For this exercise, please find the lines in the entries that include the word "fence" and copy them.

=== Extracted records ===
-=-=-=-=-
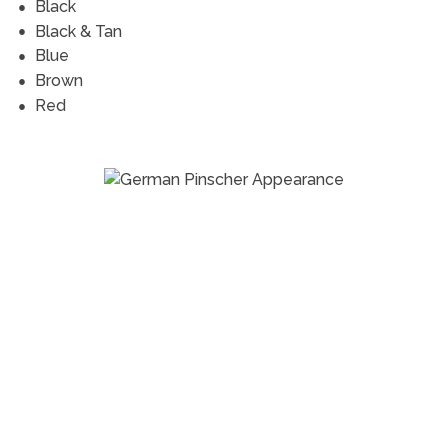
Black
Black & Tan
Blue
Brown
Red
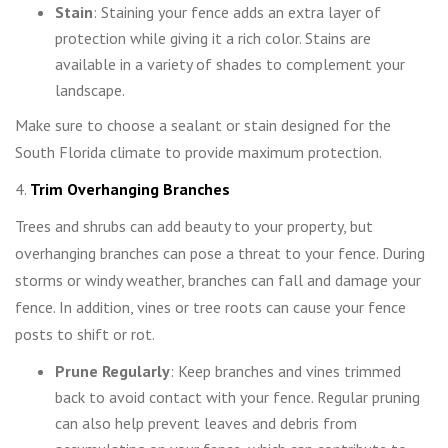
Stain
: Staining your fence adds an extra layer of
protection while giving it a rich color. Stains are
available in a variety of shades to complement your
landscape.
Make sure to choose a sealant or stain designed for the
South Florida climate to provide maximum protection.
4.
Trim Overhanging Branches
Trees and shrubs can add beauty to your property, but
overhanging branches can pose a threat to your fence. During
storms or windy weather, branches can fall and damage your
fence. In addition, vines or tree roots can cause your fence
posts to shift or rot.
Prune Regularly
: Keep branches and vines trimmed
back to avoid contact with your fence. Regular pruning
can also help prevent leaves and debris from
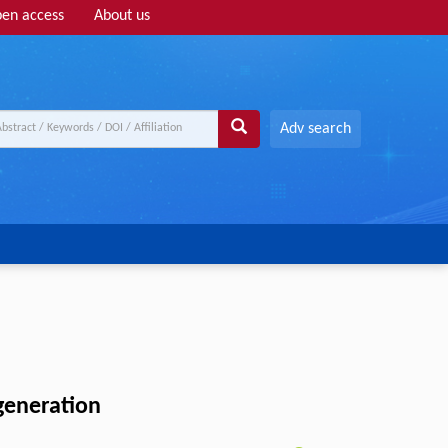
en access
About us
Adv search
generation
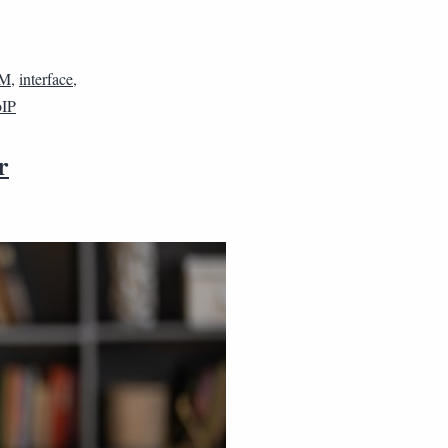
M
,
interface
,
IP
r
-=-=-=-=-
=== ANSWER TO THE EXERCISE ===
: Staining your fence adds an extra layer of
overhanging branches can pose a threat to your fence. During
fence. In addition, vines or tree roots can cause your fence
back to avoid contact with your fence. Regular pruning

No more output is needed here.